Alberta’s chief medical officer of health Dr. Deena Hinshaw reported 12 additional deaths Wednesday due to COVID-19. (photography by Chris Schwarz/Government of Alberta)

Alberta’s chief medical officer of health Dr. Deena Hinshaw reported 12 additional deaths Wednesday due to COVID-19. (photography by Chris Schwarz/Government of Alberta)

Nine new COVID-19 deaths in Alberta

263 new cases identified in the past 24 hours

Alberta identified 263 new cases of COVID-19 Tuesday.

The chief medical officer of health Dr. Deena Hinshaw said about 5,200 tests were completed, putting the positivity rate at about five per cent.

“This is an increase from where we have been in the past few weeks, which is concerning,” she said.

It’s possible the change is related to who went for testing over the long weekend, she added.

“So we will be watching closely in the days to come to see if this is an isolated finding or a concerning trend.”

It has been a week since the province reduced some of its health restrictions. But since it can take two weeks for the virus to show up it’s too soon to say what effect those changes had.

However, it is positive that hospitalizations have continued to decline since the mid-December peak, she said.

Hinshaw addressed why the province has not reduced the restrictions on indoor social gatherings.

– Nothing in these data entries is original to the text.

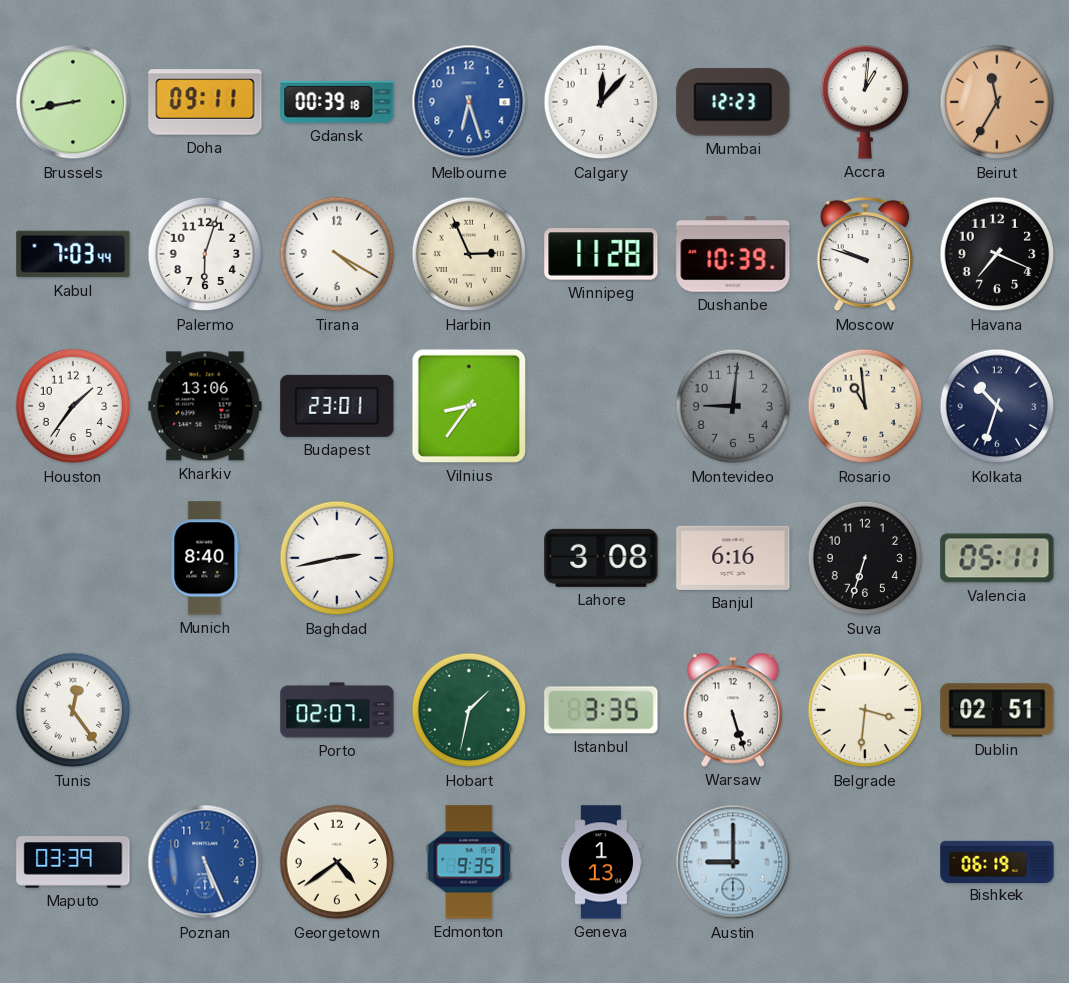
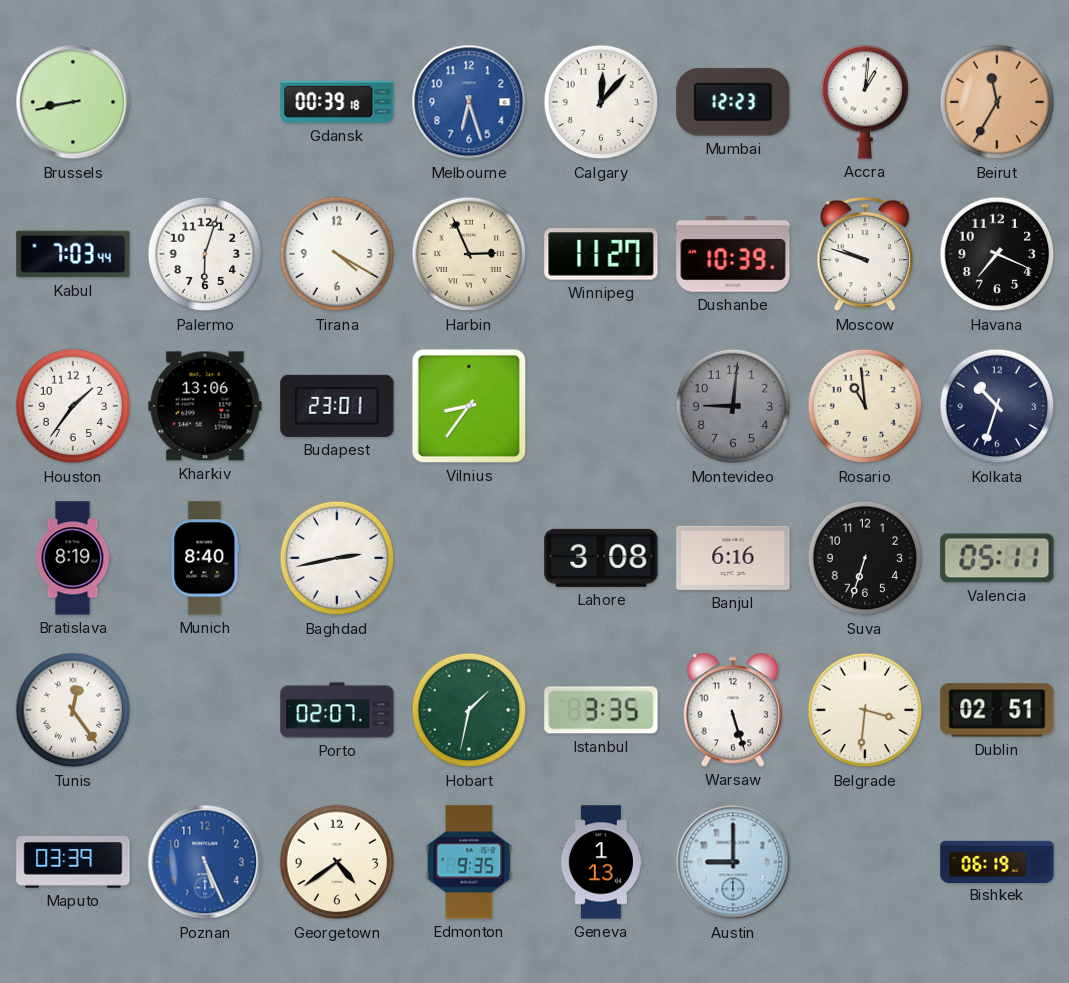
Doha: 09:11 -> none
Winnipeg: 11:28 -> 11:27
Bratislava: none -> 8:19
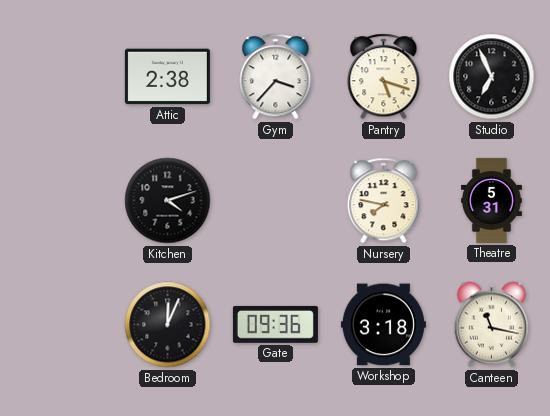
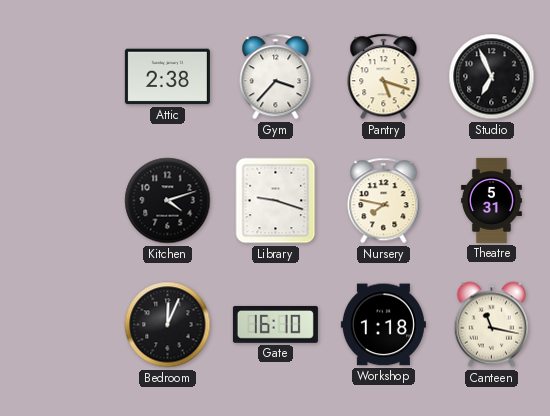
Library: none -> 9:18
Gate: 09:36 -> 16:10
Workshop: 3:18 -> 1:18
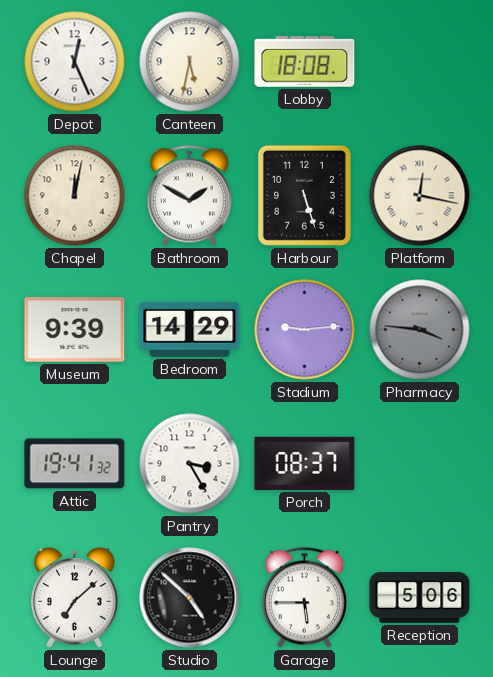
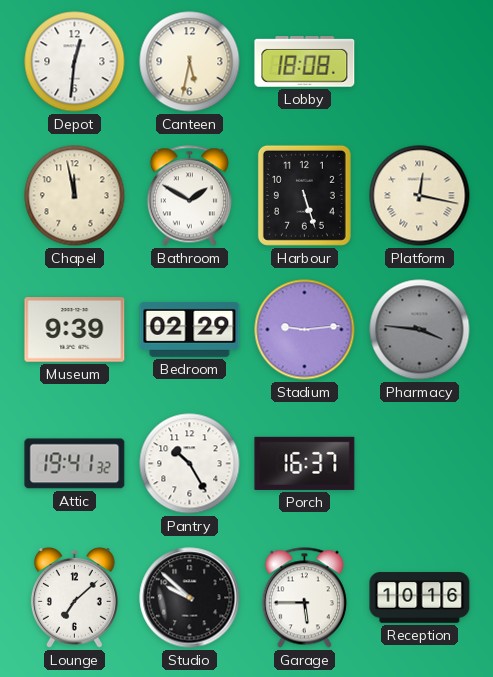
Depot: 12:26 -> 12:31
Chapel: 12:02 -> 11:58
Bedroom: 14:29 -> 02:29
Pantry: 3:25 -> 10:25
Porch: 08:37 -> 16:37
Studio: 4:52 -> 9:52
Reception: 5:06 -> 10:16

It is in those settings where the highest rates of transmission occur, she said, adding spikes have followed past holidays.

There are 365 Albertans in hospital with 56 in ICU. Nine more people have died – none of them in Central zone – bringing the total to 1,791 deaths.

The province has now administered more than 149,000 doses of the vaccine and more than 54,000 Albertans are fully immunized.

There are active alerts or outbreaks in 264 schools — about 11 per cent of the province’s schools. Since Jan. 11, the schools have had 861 cases.

Fifteen new variant cases were identified on Friday, 18 on Saturday, 10 on Sunday and seven on Monday.

Hinshaw said the average of 12 variant cases a day is a concern.

“I am particularly concerned about the growing number of variant cases not linked to travel although many of these cases are the result of close contacts who we have identified through robust contact tracing.”

Red Deer is up to 420 active cases of COVID-19.

Central zone has 679 active cases and 8,811 recovered cases.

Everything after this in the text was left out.